Mayo researchers observe genetic fusion of human, animal cells — may help explain origins of AIDS. Press Release, Mayo Clinic, January 8, 2004.

Singapore Researchers Working on Edible Zebrafish Vaccine

Researchers at the National University of Singapore reported in September that they had produced genetically modified zebrafish that produce a vaccine for Hepatitis B in their muscles. Such research could one day pave the way for a cheaply produced, edible vaccine.

Leader researcher and zebrafish Gong Zhiyan concedes that there are still many unknowns about using genetically modified animals like this to produce vaccines. Zhiyan told The BBC,

We haven’t reached the stage yet where we know how many fish you would have to eat for a correct dose of vaccine, but based on the high levels of the protein they produce, it shouldn’t be much.

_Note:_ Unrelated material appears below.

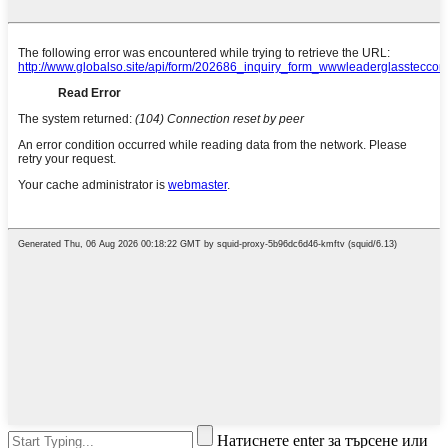
Натиснете enter за търсене или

In addition, the vaccine would have to survive the passage through the digestion system and into the human bloodstream in a usable way.

To that end, the next step in this line of research will be producing and feeding these vaccine-producing zebrafish to animals to see if they confer protection from Hepatitis B when eaten.

Sources:

Edible vaccines ‘could end jabs’. The BBC, September 15, 2003.